Das Gleiche gilt hinsichtlich Menschen und Nichtmenschen. Die Verschiedenheit
ist bezüglich des Problems von Grundrechten moralisch irrelevant.
Wise begründet das Gewicht, das er der Autonomie beimißt,
damit, daß Richter in Autonomiebegriffen denken. Das tun sie
nicht, es sei denn in einem bestimmten Fall ergibt sich eine Autonomiefrage.
Und selbst dann behandeln Richter empfindungsfähige Menschen
mit offensichtlich wenig Autonomie nicht als Sachen, die keine Rechte
haben. Wie Wise selbst bemerkt, räumen Gerichte Menschen mit
einem minimalen Intelligenzquotienten gleiche Rechte ein. Richter
berücksichtigen das Wohlergehen von Kindern und anderen Menschen,
die keine ausreichende Autonomie besitzen, gleich, um bedeutende
Entscheidungen hinsichtlich ihrer Versorgung zu treffen. In solchen
Fällen, trifft das Gericht oder ein Vormund die Entscheidungen
im besten Interesse der Einzelnen.
Ob Flaschennasen-Delphine autonom sind oder nicht – wenn
sie Rechte haben, müssen Menschen als ihre gesetzlicher Vormund
eingesetzt werden. Delphine können Gerichte nicht darum bitten,
sie aus einem Wassergefängnis oder Laboratorium zu befreien.
Das müssen Menschen tun. In Anbetracht der Tatsache, daß
nichtmenschliche Tiere nicht ihre eigenen Interessen vor Gericht
vertreten oder ihre bevorzugte Lebensweise dem Gericht darlegen
können – welchen Zweck hat es—in moralischer oder
gesetzlicher Hinsicht— zu versuchen ihren Autonomiegrad einzuschätzen?
Wise führt weiter aus, dass er nichtmenschliche Autonomie
nach den Bedingungen menschlicher Intelligenz mißt, weil “das
Gesetz nichtmenschliche Tiere nach menschlichen Maßstäben
beurteilt”. Das Gesetz zieht keine nichtmenschlichen Fähigkeiten
in Betracht. Es berücksichtigt nur den finanziellen und, in
einem geringeren Ausmaß, den emotionellen Wert, den Nichtmenschen
für Menschen haben. Es betrachtet Nichtmenschen als Eigentum.

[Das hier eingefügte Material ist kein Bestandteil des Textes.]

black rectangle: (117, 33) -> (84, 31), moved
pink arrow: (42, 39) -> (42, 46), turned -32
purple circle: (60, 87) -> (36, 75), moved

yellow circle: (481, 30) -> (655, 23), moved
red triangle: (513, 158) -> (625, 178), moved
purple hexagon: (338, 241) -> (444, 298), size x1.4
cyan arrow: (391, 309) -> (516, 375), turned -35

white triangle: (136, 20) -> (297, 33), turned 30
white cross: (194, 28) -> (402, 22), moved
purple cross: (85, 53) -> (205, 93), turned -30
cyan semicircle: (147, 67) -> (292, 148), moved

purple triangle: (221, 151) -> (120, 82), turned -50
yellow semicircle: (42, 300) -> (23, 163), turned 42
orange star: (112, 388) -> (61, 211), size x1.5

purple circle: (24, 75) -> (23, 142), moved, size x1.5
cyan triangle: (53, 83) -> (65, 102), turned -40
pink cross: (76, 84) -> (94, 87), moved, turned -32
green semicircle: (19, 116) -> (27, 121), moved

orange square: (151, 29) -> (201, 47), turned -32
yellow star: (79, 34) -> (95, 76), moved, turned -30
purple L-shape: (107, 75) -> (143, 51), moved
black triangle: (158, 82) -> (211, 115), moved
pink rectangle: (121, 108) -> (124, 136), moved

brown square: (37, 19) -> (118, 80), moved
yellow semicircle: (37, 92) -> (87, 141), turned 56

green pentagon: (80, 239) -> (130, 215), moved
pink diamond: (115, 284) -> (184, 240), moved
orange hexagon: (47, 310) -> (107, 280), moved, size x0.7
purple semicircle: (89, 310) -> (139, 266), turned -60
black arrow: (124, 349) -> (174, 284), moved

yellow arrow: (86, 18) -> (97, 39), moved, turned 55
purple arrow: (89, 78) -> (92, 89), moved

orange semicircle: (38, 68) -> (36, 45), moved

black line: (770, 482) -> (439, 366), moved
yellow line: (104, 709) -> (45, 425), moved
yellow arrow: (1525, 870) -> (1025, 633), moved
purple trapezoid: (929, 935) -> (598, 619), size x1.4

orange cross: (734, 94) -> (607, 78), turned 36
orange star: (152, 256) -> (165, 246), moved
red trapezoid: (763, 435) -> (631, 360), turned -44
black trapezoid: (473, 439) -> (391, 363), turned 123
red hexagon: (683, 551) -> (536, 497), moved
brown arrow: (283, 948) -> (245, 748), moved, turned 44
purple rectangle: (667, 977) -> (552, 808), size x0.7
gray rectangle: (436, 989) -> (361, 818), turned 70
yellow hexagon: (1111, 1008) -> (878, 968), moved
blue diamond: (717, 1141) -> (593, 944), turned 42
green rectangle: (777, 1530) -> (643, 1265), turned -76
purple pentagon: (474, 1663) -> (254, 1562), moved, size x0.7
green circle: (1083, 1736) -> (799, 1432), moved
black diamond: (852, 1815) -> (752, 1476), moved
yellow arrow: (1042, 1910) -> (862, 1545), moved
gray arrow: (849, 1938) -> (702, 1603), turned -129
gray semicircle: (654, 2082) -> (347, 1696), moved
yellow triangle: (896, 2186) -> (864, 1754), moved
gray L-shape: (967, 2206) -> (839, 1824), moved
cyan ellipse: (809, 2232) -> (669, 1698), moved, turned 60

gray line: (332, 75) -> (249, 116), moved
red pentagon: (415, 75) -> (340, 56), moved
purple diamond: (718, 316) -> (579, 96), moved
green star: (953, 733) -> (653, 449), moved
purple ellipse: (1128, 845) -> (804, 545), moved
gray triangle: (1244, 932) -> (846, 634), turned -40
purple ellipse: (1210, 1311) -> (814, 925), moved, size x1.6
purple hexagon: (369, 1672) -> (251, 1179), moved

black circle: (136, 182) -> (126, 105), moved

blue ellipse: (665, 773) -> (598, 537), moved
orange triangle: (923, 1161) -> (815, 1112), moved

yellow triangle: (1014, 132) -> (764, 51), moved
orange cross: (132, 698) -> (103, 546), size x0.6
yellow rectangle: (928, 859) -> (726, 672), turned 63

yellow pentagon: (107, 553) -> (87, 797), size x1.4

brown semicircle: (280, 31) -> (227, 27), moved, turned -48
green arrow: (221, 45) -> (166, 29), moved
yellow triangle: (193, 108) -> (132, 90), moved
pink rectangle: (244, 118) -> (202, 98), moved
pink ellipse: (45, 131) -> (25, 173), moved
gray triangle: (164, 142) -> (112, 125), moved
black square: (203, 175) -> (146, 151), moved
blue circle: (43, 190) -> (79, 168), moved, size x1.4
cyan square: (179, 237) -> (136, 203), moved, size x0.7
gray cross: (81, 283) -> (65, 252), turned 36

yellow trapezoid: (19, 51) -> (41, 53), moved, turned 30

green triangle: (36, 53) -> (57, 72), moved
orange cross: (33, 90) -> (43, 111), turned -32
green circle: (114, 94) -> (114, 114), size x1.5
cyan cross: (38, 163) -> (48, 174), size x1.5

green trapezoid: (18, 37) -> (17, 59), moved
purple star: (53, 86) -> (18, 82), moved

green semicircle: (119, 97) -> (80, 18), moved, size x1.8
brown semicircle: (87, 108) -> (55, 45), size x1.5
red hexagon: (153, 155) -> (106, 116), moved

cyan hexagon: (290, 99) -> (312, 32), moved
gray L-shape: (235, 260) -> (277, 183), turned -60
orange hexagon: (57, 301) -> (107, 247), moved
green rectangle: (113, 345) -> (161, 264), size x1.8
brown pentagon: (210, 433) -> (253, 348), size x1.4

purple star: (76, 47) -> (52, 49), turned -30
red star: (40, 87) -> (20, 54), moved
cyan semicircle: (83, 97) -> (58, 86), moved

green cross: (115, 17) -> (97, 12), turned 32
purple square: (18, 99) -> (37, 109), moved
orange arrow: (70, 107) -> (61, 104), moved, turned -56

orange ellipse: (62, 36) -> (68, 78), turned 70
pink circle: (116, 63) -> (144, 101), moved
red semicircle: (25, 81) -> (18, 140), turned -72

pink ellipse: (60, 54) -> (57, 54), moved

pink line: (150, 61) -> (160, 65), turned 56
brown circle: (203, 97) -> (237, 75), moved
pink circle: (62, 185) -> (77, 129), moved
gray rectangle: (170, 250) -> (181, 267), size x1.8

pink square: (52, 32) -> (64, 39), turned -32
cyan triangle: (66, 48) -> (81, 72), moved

Und ist es nicht das Ziel, die Art und Weise in der das Gesetz nichtmenschliche
Tiere behandelt, zu ändern?
Es gelingt Wise nicht irgendeinen überzeugenden, logisch
zwingenden Grund für seine äußerst restriktiven
Autonomie-Kriterien anzuführen. Auch erbringt er keinerlei
Beweisdafür, daß die radikale Veränderung,die für
die nichtmenschliche Emanzipation notwendig ist, eher durch Präzedenzfälle
vor Gericht als durch eine veränderte Gesetzgebung erfolgen
kann.
Wiederholt vergleicht Wise die nichtmenschliche Versklavung mit
der Versklavung der Schwarzen in Amerika. Doch Präzedenzfälle
haben die Schwarzen nicht befreit. Gerichtsprozesse haben wiederholt
den Eigentums-Status der Schwarzen als Sklavinnen und Sklaven verfestigt.
Erst die Gesetzgebung hat die Schwarzen befreit. Und sie hat alle
befreit, nicht nur die mit der weißesten Haut, nicht nur die
deren Weißheitsgrad bei Null-Komma-Sieben oder höher
gelegen sein mag.
Wir müssen die gleiche moralische Empörung, die die
amerikanischen Bürgerrechtlerinnen und Bürgerrechtler
hinsichtlich der Versklavung der Schwarzen erweckten, in der heutigen
Gesellschaft erwecken, bis die Aufregung der Öffentlichkeit
eine Veränderung der Gesetzgebung erzwingt, die Empfindungsfähigkeit
als Grundlage für Rechte anerkennt. Wenn irgendein einzelnes
Gericht urteilt, daß ein Schimpanse Rechte hat, weil der Schimpanse
menschenähnliche Intelligenz zeigt, und nicht weil der Schimpanse
Empfindungen hat, dann handelt es sich nicht um den richtigen Präzedenzfall.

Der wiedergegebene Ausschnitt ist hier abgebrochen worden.